Lyvia Rocha/Tribuna do Ceará
Imagem: Lyvia Rocha/Tribuna do Ceará

Adriano Wilkson

Do UOL, em São Paulo

10/02/2017 12h00

Em Porto Alegre e no Rio de Janeiro, eles chamam de sacolé. Em Cuiabá de suquinho. No litoral paulista de chupe-chupe e em Goiânia, de laranjinha – mesmo se não for feito de laranja. Em São Paulo já se ouviu geladinho e gelinho. Em Belém do Pará, eles chamam de chopp.

Em Fortaleza, o garoto Vancy Diniz saiu de casa na última terça-feira com um isopor carregado de dindins (sabor goiaba, coco, coco queimado, Nescau e morango, entre outros) para fazer dindim nos arredores do clube de futebol Ceará, seu time do coração.

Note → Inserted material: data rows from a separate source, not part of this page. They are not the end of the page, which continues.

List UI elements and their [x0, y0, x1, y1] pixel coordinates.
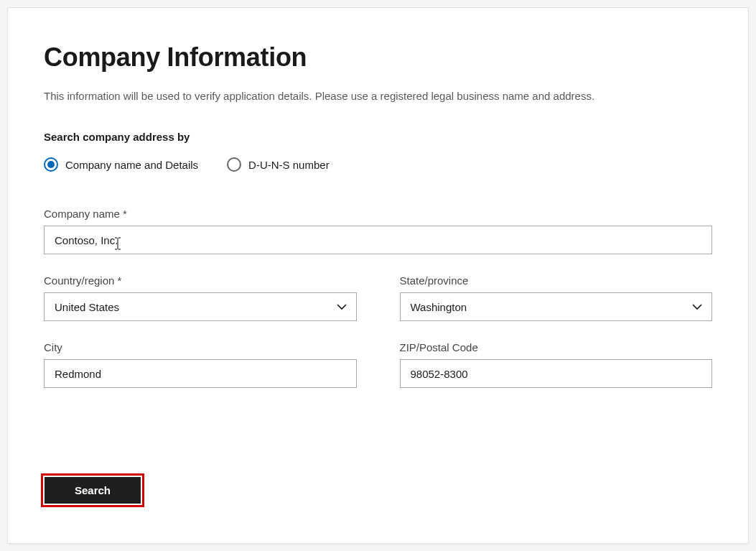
company-name-input[interactable]	[44, 226, 712, 254]
radio-company-name-details[interactable]: Company name and Details	[44, 157, 198, 172]
country-region-select[interactable]: United States	[44, 292, 357, 321]
radio-label: D-U-N-S number	[248, 159, 330, 171]
search-button-highlight: Search	[41, 473, 144, 507]
page-title: Company Information	[44, 42, 712, 73]
search-by-label: Search company address by	[44, 131, 712, 143]
search-by-radio-group: Company name and Details D-U-N-S number	[44, 157, 712, 172]
radio-label: Company name and Details	[65, 159, 198, 171]
zip-label: ZIP/Postal Code	[400, 341, 713, 353]
company-info-panel: Company Information This information wil…	[7, 7, 749, 544]
radio-dot-icon	[44, 157, 58, 172]
zip-input[interactable]	[400, 359, 713, 388]
city-label: City	[44, 341, 357, 353]
state-province-select[interactable]: Washington	[400, 292, 713, 321]
city-input[interactable]	[44, 359, 357, 388]
radio-dot-icon	[227, 157, 241, 172]
state-province-label: State/province	[400, 274, 713, 287]
page-description: This information will be used to verify …	[44, 88, 712, 103]
country-region-label: Country/region *	[44, 274, 357, 287]
search-button[interactable]: Search	[45, 477, 141, 504]
company-name-label: Company name *	[44, 208, 712, 220]
radio-duns-number[interactable]: D-U-N-S number	[227, 157, 330, 172]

Aos 12 anos, Vancy, como quase todo menino de 12 anos, sonha em ser jogador de futebol. No meio do ano passado ele fez a mãe matriculá-lo na escolinha do clube pensando em “um dia virar um jogador famoso e ajudar a família”, me disse ele por telefone, na quinta-feira.

A família de Vancy não podia mantê-lo na escolinha, cuja mensalidade custa R$ 105. O garoto resolveu arregaçar as mangas. Quase todo dia depois das aulas ou antes do treino, levava um isopor com a mercadoria aos arredores do campo do Ceará. Metade do que ganhava ficava com sua avó, que preparava o produto. A outra metade ele usava para pagar a mensalidade da escolinha.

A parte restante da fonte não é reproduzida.